Petroleum reservoirs are made of highly heterogeneous rocks. These reservoirs could be described by geostatistical models composed of millions of cells. Currently, fluid flow simulations performed within these media need upscaling (or averaging) techniques. Hence, their results are given by averaging on cells which are much larger than the geological model cells.
To overcome this problem, the Dual Mesh Method is proposed here, whose purpose is to solve the pressure equation on a low resolution grid, and then to interpolate pressure over the fine mesh by taking into account small scale heterogeneities of the medium.
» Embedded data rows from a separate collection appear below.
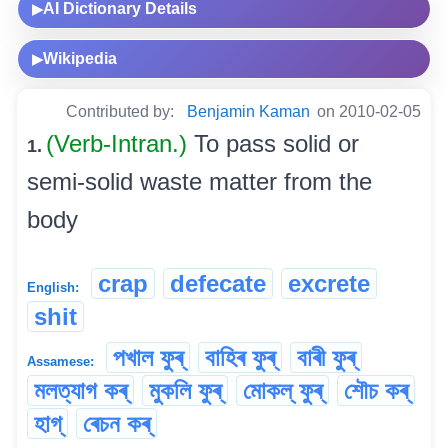
AI Dictionary Details
▶
Wikipedia
▶
Contributed by:
Benjamin Kaman
on 2010-02-05
(Verb-Intran.)
To pass solid or
1.
semi-solid waste matter from the
body
crap
defecate
excrete
English:
shit
পখাল ফুৰ্
বাহিৰ ফুৰ্
বাৰী ফুৰ্
Assamese:
মলত্যাগ কৰ্
মুকলি ফুৰ্
মোকল্ ফুৰ্
শৌচ কৰ্
হাগ্
ৰেচন কৰ্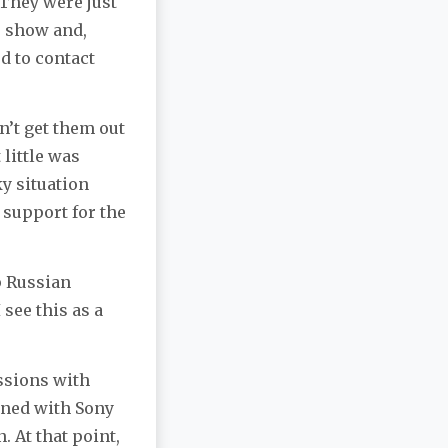
“They were just
r show and,
d to contact
n’t get them out
 little was
y situation
 support for the
lp Russian
 see this as a
ssions with
gned with Sony
. At that point,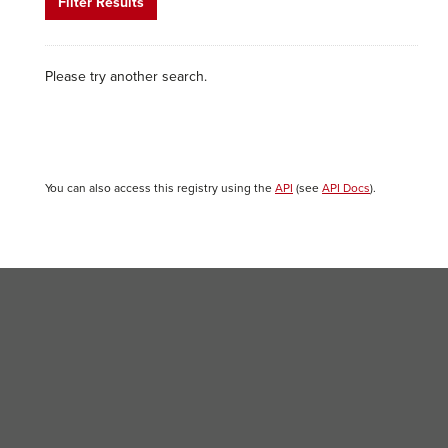
Filter Results
Please try another search.
You can also access this registry using the
API
(see
API Docs
).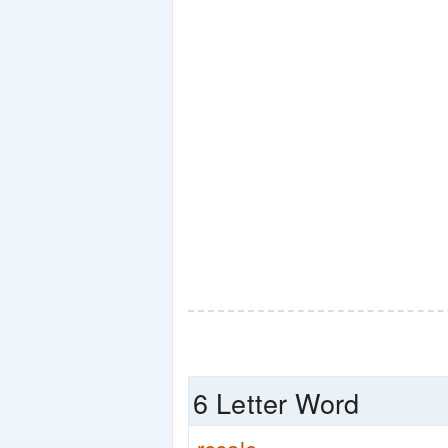
6 Letter Word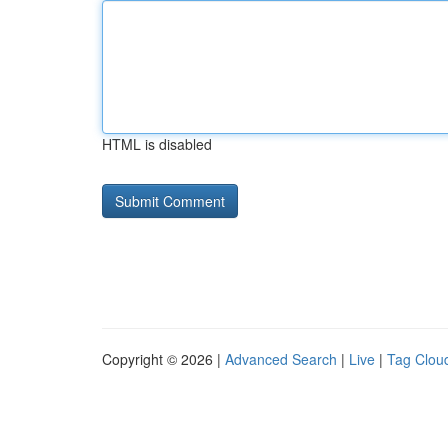
HTML is disabled
Copyright © 2026 |
Advanced Search
|
Live
|
Tag Clou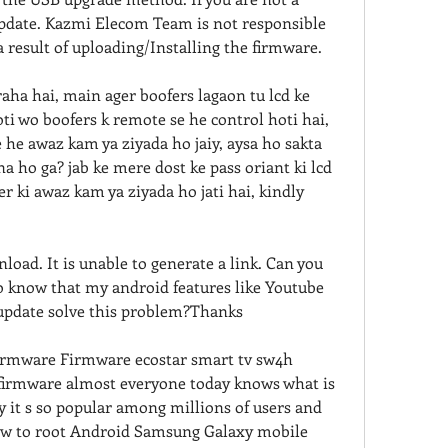
update. Kazmi Elecom Team is not responsible 
a result of uploading/Installing the firmware.
aha hai, main ager boofers lagaon tu lcd ke 
i wo boofers k remote se he control hoti hai, 
 he awaz kam ya ziyada ho jaiy, aysa ho sakta 
a ho ga? jab ke mere dost ke pass oriant ki lcd 
r ki awaz kam ya ziyada ho jati hai, kindly 
oad. It is unable to generate a link. Can you 
o know that my android features like Youtube 
 update solve this problem?Thanks
rmware Firmware ecostar smart tv sw4h 
irmware almost everyone today knows what is 
it s so popular among millions of users and 
 how to root Android Samsung Galaxy mobile 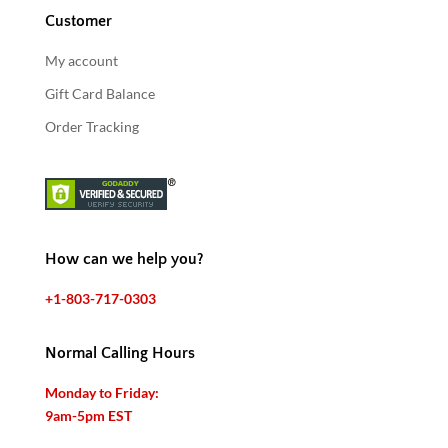
Customer
My account
Gift Card Balance
Order Tracking
How can we help you?
+1-803-717-0303
Normal Calling Hours
Monday to Friday:
9am-5pm EST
The aim of this paper is this interpolation step; its implementation is presented and illustrated in a five- spot pattern for three different rock characteristics.
More and more geological models are available to describe the internal structure of oil and gas reservoirs. These models are the results of geoscientific work to integrate the data and knowledge about the field. Generally these models are represented on a very high resolution grid. It is not unusual to obtain a grid with millions of cells.
Petrophysical parameters, like porosity, absolute permeability tensors, relative and capillary curves are associated to one or to a group of cells. For simulating fluid flow in a reservoir described by such models, several problems have to be solved: optimal gridding, upscaling of petrophysical parameters, efficient and robust linear solvers, etc. The conventional method is to coarsen the mesh to obtain a lower resolution grid. The motivation of this coarsening is generally to perform fluid flow simulations at a reasonable cost. The results are averaged phase pressures and saturations, and, for compositional modelling, components of the oil or gas. The aim of this paper is to propose a method to obtain more information on the areal distribution of these results.